Not clear from your statement of the dimensions what they are. Tube dimensions are not like lumber where the description is standard and just numbers can be provided. It is helpful to use "D" for diameter, OD for outside diameter, and if the number is for wall thickness, so state. From your OP, I'm guessing this was 1/2" OD, but just guessing.
Before getting too deeply into the bending process, you might want to consider just buying the U-shaped frame sold by GG at: http://gossamergear.com/packs/aluminum-curved-stay.html
It is $25 US, but might end up being cheaper than buying a DIY setup, not to mention the time saved.
If you decide to go ahead, a tube bender is critical, because it holds the walls of the tube in their circular shape during bending, so the tube does not flatten or break. The best ones I've found for home use are the Ridgid brand. But much cheaper ones are available from the online hardware companies, and so long as they are tube, and not rod benders, they should be good for a small job or two.
It is also helpful to pack the tube with fine sand before bending.
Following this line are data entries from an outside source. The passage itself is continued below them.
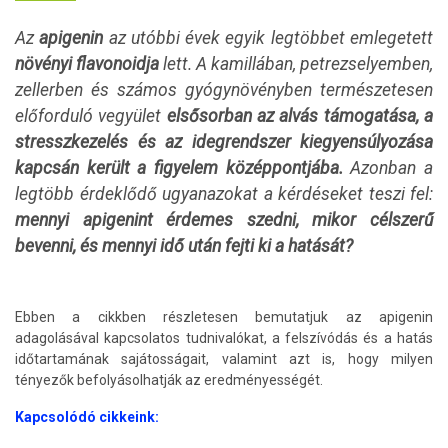
Az
apigenin
az utóbbi évek egyik legtöbbet emlegetett
növényi flavonoidja
lett. A kamillában, petrezselyemben,
zellerben és számos gyógynövényben természetesen
előforduló vegyület
elsősorban az alvás támogatása, a
stresszkezelés és az idegrendszer kiegyensúlyozása
kapcsán került a figyelem középpontjába.
Azonban a
legtöbb érdeklődő ugyanazokat a kérdéseket teszi fel:
mennyi apigenint érdemes szedni, mikor célszerű
bevenni, és mennyi idő után fejti ki a hatását?
Ebben a cikkben részletesen bemutatjuk az apigenin
adagolásával kapcsolatos tudnivalókat, a felszívódás és a hatás
időtartamának sajátosságait, valamint azt is, hogy milyen
tényezők befolyásolhatják az eredményességét.
Kapcsolódó cikkeink: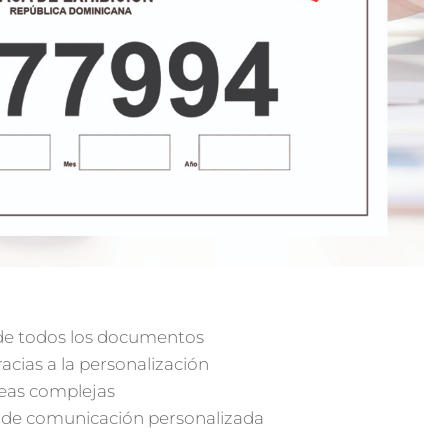
 de todos los documentos
cias a la personalización
reas complejas
ón de comunicación personalizada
Hardware stores have flexible plastic tube caps for furniture and other apps that will hold the sand in place. Be sure to tamp it down well in the tube so it is packed tight before capping and bending.
Using the above, I've bent ALU ski poles more tempered than T6, and thinner than the hardware store stock, to a radius about the same shown in your photos. Most recently, for a lightweight camp chair - thread posted this September on this site.
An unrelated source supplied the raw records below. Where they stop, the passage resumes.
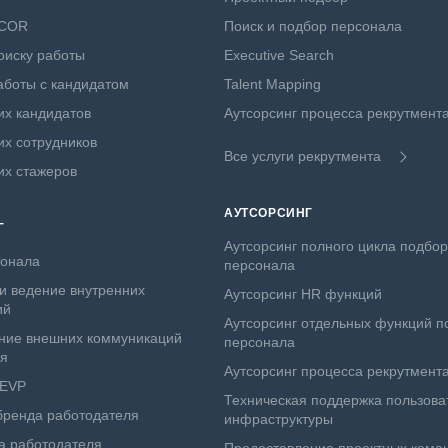
NCOR
Поиск и подбор персонала
оиску работы
Executive Search
боты с кандидатом
Talent Mapping
х кандидатов
Аутсорсинг процесса рекрутмент
х сотрудников
Все услуги рекрутмента
их стажеров
АУТСОРСИНГ
Г
Аутсорсинг полного цикла подбо
сонала
персонала
и ведение внутренних
Аутсорсинг HR функций
ий
Аутсорсинг отдельных функций п
ние внешних коммуникаций
персонала
ля
Аутсорсинг процесса рекрутмент
 EVP
Техническая поддержка пользова
бренда работодателя
инфраструктуры
а работодателя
I'm working on a frame now made of ~3/8" OD T9 tubing that will not bend to a 2.5-3" radius, so obtained ferruled prebent elbows from Quest Outfitters, and bonded with JB Weld suggested by Dale W on this site, which is sold in Walmart and proved a terrific adhesive for ALU tubing. The T9 can be bent to a larger radius, but won't go there as it is not your issue.
Bending or elbowing the tubing has a much cleaner appearance than using Tee or L fittings, but if you want to go there, you can spend a lot of time at plumbing supply departments and stores looking for what will fit the tubing sizes you have available. There are also kite fittings, but most are made from a rubbery material that does not handle stress well, and almost never fails to disappoint. Been there. Drilling holes in the smaller diameter tubing to hold the fittings in place is not recommended for reasons you don't need to be a metallurgist to grasp. So then you have an issue of finding an adhesive that will bond the ALU and whatever type of plastic the fitting is made of - not so easy to find, given the different materials. You might have to settle for a very tight press fit.
So there are some approaches that I hope will be helpful.